Aaron Rouse, acquired to take Kenny Phillips' roster spot after being let go by Green Bay earlier this season, has played exceptionally well the past couple of weeks. He even earned a game ball last week, with 12 tackles (10 solo) and his first career sack.
"He has been a big time pleasant guy for us in the last couple of weeks," defensive coordinator Bill Sheridan said. "He got a game ball the other day … and it was well-deserved. He is playing with a lot of confidence now that he is playing for a couple weeks. He is much more comfortable with the defensive calls and he plays super aggressive. He has a steady confidence about him, he tries to play physical. He made about a dozen tackles the other day and it looks like it, when you are on the sidelines watching it, he looks like he is in on a bunch of tackles. He has done an excellent job."
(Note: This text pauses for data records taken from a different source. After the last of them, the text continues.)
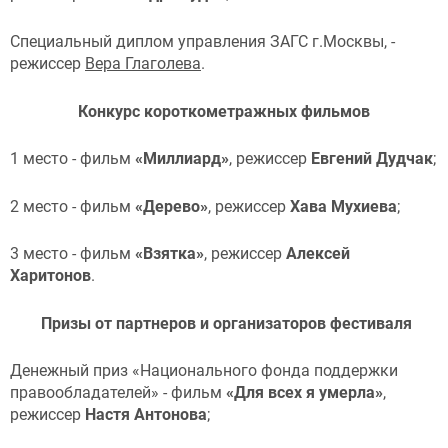
Специальный диплом управления ЗАГС г.Москвы, -
режиссер
Вера Глаголева
.
Конкурс короткометражных фильмов
1 место - фильм
«Миллиард»
, режиссер
Евгений Дудчак
;
2 место - фильм
«Дерево»
, режиссер
Хава Мухиева
;
3 место - фильм
«Взятка»
, режиссер
Алексей
Харитонов
.
Призы от партнеров и организаторов фестиваля
Денежный приз «Национального фонда поддержки
правообладателей» - фильм
«Для всех я умерла»
,
режиссер
Настя Антонова
;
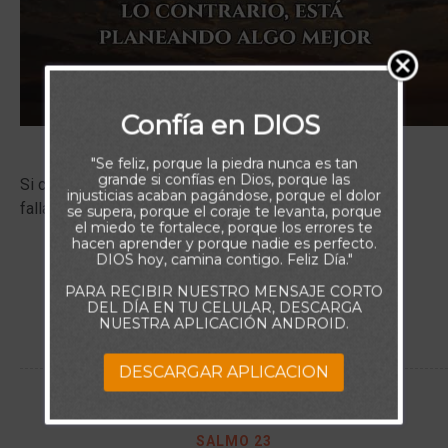
Confía en DIOS
"Se feliz, porque la piedra nunca es tan
grande si confías en Dios, porque las
Si creías y no ha funcionado a tu manera, DIOS no te ha
injusticias acaban pagándose, porque el dolor
fallado. Justo lo contrario, está planeando algo mejor.
se supera, porque el coraje te levanta, porque
el miedo te fortalece, porque los errores te
hacen aprender y porque nadie es perfecto.
DIOS hoy, camina contigo. Feliz Día."
VER MÁS
PARA RECIBIR NUESTRO MENSAJE CORTO
DEL DÍA EN TU CELULAR, DESCARGA
NUESTRA APLICACIÓN ANDROID.
DESCARGAR APLICACION
SALMO 23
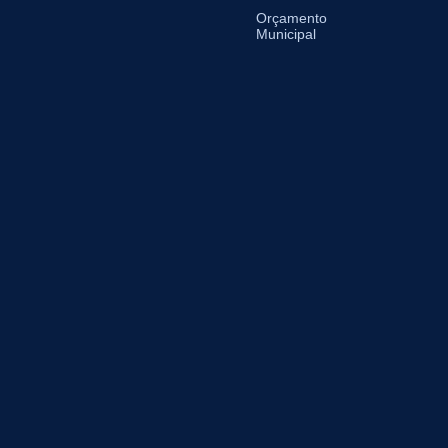
Orçamento
Municipal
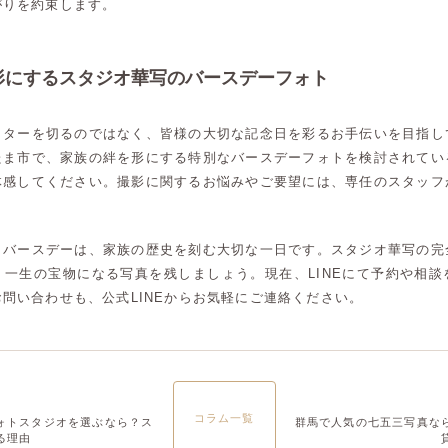
がりを約束します。
形にするスタジオ華写のバースデーフォト
ッターを切るのではなく、皆様の大切な記念日を彩るお手伝いを目指し
たま市で、家族の絆を形にする特別なバースデーフォトを検討されてい
体感してください。撮影に関するお悩みやご要望には、専任のスタッフ
うバースデーは、家族の歴史を刻む大切な一日です。スタジオ華写の完
、一生の宝物になる写真を残しましょう。現在、LINEにて予約や相談
問い合わせも、公式LINEからお気軽にご連絡ください。
高崎店
高崎店
コラム一覧
ォトスタジオを選ぶなら？ス
群馬で人気の七五三写真な
る理由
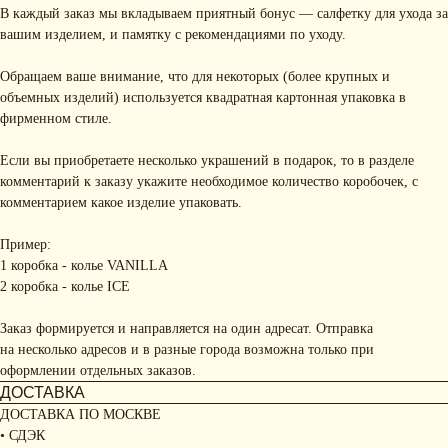
В каждый заказ мы вкладываем приятный бонус — салфетку для ухода за
вашим изделием, и памятку с рекомендациями по уходу.
Обращаем ваше внимание, что для некоторых (более крупных и
объемных изделий) используется квадратная картонная упаковка в
фирменном стиле.
Если вы приобретаете несколько украшений в подарок, то в разделе
комментарий к заказу укажите необходимое количество коробочек, с
комментарием какое изделие упаковать.
Пример:
1 коробка - колье VANILLA
2 коробка - колье ICE
Заказ формируется и направляется на один адресат. Отправка
на несколько адресов и в разные города возможна только при
оформлении отдельных заказов.
ДОСТАВКА
ДОСТАВКА ПО МОСКВЕ
• СДЭК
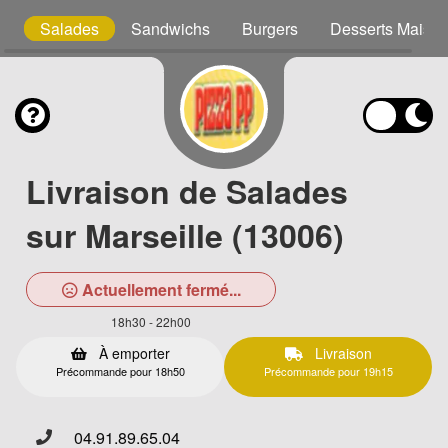
s
Salades
Sandwichs
Burgers
Desserts Maiso
Livraison de Salades
sur Marseille (13006)
Actuellement fermé...
18h30 - 22h00
À emporter
Livraison
Précommande pour 18h50
Précommande pour 19h15
04.91.89.65.04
Rouse admits he endured an adjustment period, because changing teams and homes on the fly is difficult.
"As a young player, it is," Rouse said. "I had never experienced it; my first time was going from Green Bay to the Giants in the middle of the season. That was hard, but at the same time I have a great support system - my mom and my godfather were there. Basically, I know that being the good player that I am that I was optimistic about everything and never got down and was just waiting for the opportunity to play for another team. Mr. Reese (Jerry, the general manager) brought me in here and I am thankful for that and am just trying to make the best of this opportunity.
"This is my third year in the league, so anytime you go from a different team you try to think about things that have happened. But my main focus was to be optimistic. I know I am a good player, I know I am going to be a great player one day and when things happen you keep your head up and go forward."
My take: A couple of good games does not make a career. Rouse is just 25, though, and if he keeps playing as well as he has the past few weeks New York might just become a long-term home.
You would think Tom Coughlin has been reading Big Blue View when you look at his assessment of the key to beating Philadelphia Sunday.
"We have to try to keep them from making the big plays. It starts with us stopping the run. They ran the ball on us over there. They have made big plays. So we have to stop the run and try to prevent the big plays."
We agree, Tom. We agree.
Sheridan also knows stopping the big play is priority one Sunday.
"They have had their most success on big plays so that will be a huge emphasis for us. If we can just hang in there and keep the ball in front of us, we will have a chance to be competitive in the game. They get big plays, especially if they get them early, it is a big momentum swing for them."
We have talked a ton about the Giants seeming lack of use of tight end Kevin Boss. A few weeks ago, you might recall, I even penned an open letter to the Giants on Boss' behalf. Turns out offensive coordinator Kevin Gilbride DOES know who Boss is. He even seems to like the guy.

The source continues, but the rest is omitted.